Beyond authentication and account takeover, JetBrains has also patched several critical remote code execution (RCE) vulnerabilities. In Kotlin, unsafe deserialization in build cache metadata can lead to arbitrary code execution during build operations. GoLand is vulnerable due to untrusted project configurations, allowing RCE simply by opening a malicious project. IntelliJ IDEA suffers from multiple RCE vectors, including command injection via filename completion and execution through the guest user account, especially when attackers can influence project content or guest sessions.
TeamCity, a crucial component for continuous integration and continuous delivery, is also affected by an RCE vulnerability linked to Perforce connection settings. This poses a significant risk to the software supply chain, as a compromised TeamCity instance can lead to the tampering of builds, artifacts, and deployments. The ability to chain an authentication bypass in Hub or YouTrack with an RCE primitive in TeamCity or an IDE allows attackers to move from an initial foothold to full control over the development and deployment infrastructure.

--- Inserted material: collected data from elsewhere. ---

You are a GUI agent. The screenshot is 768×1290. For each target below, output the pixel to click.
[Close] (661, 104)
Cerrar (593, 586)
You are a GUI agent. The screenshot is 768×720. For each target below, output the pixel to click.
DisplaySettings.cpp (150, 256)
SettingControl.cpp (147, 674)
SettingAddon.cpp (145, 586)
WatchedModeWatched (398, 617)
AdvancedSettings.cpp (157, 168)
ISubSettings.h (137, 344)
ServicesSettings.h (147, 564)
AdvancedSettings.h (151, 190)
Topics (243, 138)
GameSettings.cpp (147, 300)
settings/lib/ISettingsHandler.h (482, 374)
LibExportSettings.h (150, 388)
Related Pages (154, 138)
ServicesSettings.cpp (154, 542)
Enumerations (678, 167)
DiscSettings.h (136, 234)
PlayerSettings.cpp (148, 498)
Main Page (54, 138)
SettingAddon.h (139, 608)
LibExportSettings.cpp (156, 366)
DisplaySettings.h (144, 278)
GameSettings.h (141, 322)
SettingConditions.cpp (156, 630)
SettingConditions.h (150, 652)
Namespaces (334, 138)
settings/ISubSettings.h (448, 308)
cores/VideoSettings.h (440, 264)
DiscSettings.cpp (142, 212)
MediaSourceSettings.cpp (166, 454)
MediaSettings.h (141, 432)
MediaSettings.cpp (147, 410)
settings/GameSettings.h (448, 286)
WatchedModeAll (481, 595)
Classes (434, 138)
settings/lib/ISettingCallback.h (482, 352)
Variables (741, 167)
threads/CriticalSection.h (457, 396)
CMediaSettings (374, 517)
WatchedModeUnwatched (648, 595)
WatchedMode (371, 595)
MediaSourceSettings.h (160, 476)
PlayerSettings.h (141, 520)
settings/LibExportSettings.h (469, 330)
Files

Organizations utilizing multi-tenant or shared JetBrains deployments face an elevated risk of cross-project data exposure and build tampering, particularly in environments that commonly use guest access, remote development, or handle untrusted projects. The broad impact across JetBrains' product suite underscores the interconnectedness of development toolchains and the cascading effects of security failures.
JetBrains has released updated versions for all impacted products, including Hub, YouTrack, Kotlin, GoLand, IntelliJ IDEA, and TeamCity, that address these critical vulnerabilities. Administrators are strongly advised to prioritize upgrading Hub and YouTrack to the latest versions, enforce multi-factor authentication (MFA), and monitor direct database access. For TeamCity, credential rotation and review of build configuration histories are essential. On developer endpoints, updating IDEs, limiting the opening of untrusted projects, and reviewing plugin trust policies are critical mitigation steps. Security teams should also audit logs for anomalous administrative actions and reinforce role-based access controls to minimize the potential blast radius of future incidents.